In the House, there’s also the Ban Conflicted Trading Act, which was introduced last year by Rep. Raja Krishnamoorthi (D-IL) and currently has 51 cosponsors in the House, ranging from Rep. Alexandria Ocasio-Cortez (D-NY) to Rep. Matt Gaetz (R-FL).

That bill would ban members of Congress and their senior staff from trading individual stocks, but doesn’t have a ban on spouses and dependent children; it’s supported by a number of Democratic senators.

Yet another permutation of a stock trading ban — the bipartisan, bicameral Congressional Stock Ownership Act, which counts Sens. Elizabeth Warren (D-MA) and Steve Daines (R-MT) as cosponsors — does not address dependent children’s holdings, but covers lawmakers and their spouses and would impose a $50,000 fine for violations.

Additionally, Rep. Katie Porter (D-CA) and Sen. Kirsten Gillibrand (D-NY) are proposing changes to the 2012 STOCK Act, building on current legislation by banning stock trading, strengthening disclosure requirements, and expanding the offices that the STOCK Act applies to, to include, “members of the federal judiciary and Federal Reserve Bank presidents, vice presidents, and members of the Federal Reserve boards of directors.”

Whatever Congress settles on, Sherman told Vox, “the penalties need to be significant enough that it does have a financial impact” on violators. Financial penalties, he said, “can and should have a chilling effect” on legislators’ motivation to engage in trading — likely even more so than other punitive measures.

None of the bills are perfect, but ethics experts say some are better than others. One particular priority: spouses and children. “A congressional stock trade ban that doesn’t cover spouses is worthless,” Walter Shaub, the Project on Government Oversight’s senior ethics fellow and former director of the Office on Government Ethics, tweeted Friday.

Sherman agrees: “The exclusion of spouses and dependent children is a giant loophole,” he told Vox.

That loophole is particularly visible in the case of Rep. Mike Kelly (R-PA), whose wife Victoria made thousands of dollars from stock trades, potentially using inside information, in April 2020. Insider trading is already incredibly difficult to prove; insider trading by a spouse would be even more so, despite the fact that it would likely benefit both parties in the marriage.

A ban would also head off the appearance of impropriety, regardless of actual violations.
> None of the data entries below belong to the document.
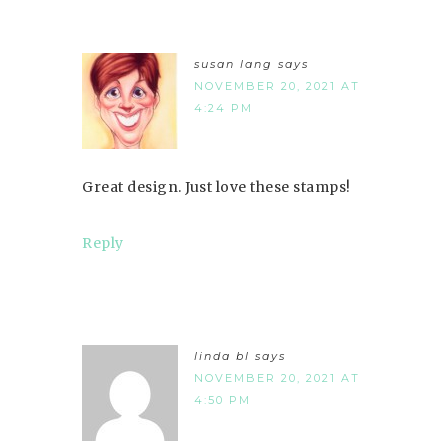
susan lang
says
NOVEMBER 20, 2021 AT
4:24 PM
Great design. Just love these stamps!
Reply
linda bl
says
NOVEMBER 20, 2021 AT
4:50 PM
For example, Pelosi herself benefits from the enormous wealth generated by her husband’s stock trading; in July 2021, Paul Pelosi netted $5.3 million from a well-timed transaction, according to Fortune, though there’s no evidence of wrongdoing on either or their parts.
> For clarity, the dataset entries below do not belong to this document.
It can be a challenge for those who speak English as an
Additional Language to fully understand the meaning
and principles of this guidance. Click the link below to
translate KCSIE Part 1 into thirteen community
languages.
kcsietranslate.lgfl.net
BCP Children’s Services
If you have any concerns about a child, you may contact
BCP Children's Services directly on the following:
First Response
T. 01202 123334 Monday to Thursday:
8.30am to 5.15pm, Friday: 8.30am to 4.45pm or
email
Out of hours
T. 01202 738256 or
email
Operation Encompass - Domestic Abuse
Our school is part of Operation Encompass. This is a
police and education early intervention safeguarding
As Katy O’Donnell wrote in Politico Saturday, despite the glut of legislation on hand, there are still many unanswered questions regarding what a final bill would look like, and what it could do. While the sentiment of the bills is the same, the specifics are so divergent that it could completely derail the positive movement toward enacting a ban.

Lawmakers, though, have indicated that they’re willing to compromise in pursuit of the larger goal of ending congressional stock trading.
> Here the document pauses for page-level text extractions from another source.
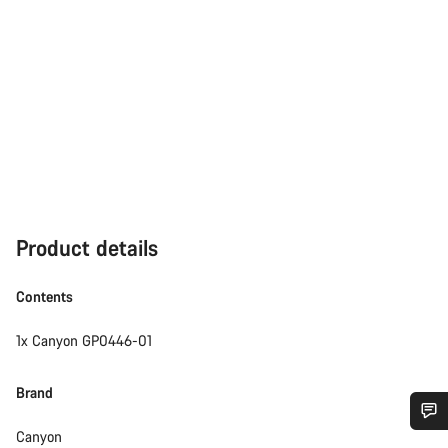
Product details
Contents
1x Canyon GP0446-01
Brand
Canyon
Do you need help?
“What we’re trying to do as a group is make sure we don’t lose sight of the central premise of the immediate effort,” Sen. Jeff Merkley (D-OR), a cosponsor of the Krishnamoorthi bill, said Friday. “Now we’re going to have to work to bring everybody into a common effort and make sure that this happens and we don’t get distracted or lost in the field of every possibility.”

Sherman told Vox that he was somewhat encouraged by the outright bipartisan support for such a measure. “With all the ethical reforms that have been met with roadblocks ... this is something that can get across the finish line, and is should get across the finish line,” he said.

Krishnamoorthi has also signaled that he’s willing to compromise on aspects of his proposal, specifically banning members’ spouses from trading. “But,” he said at a press conference Thursday, “right now we want this thing to move.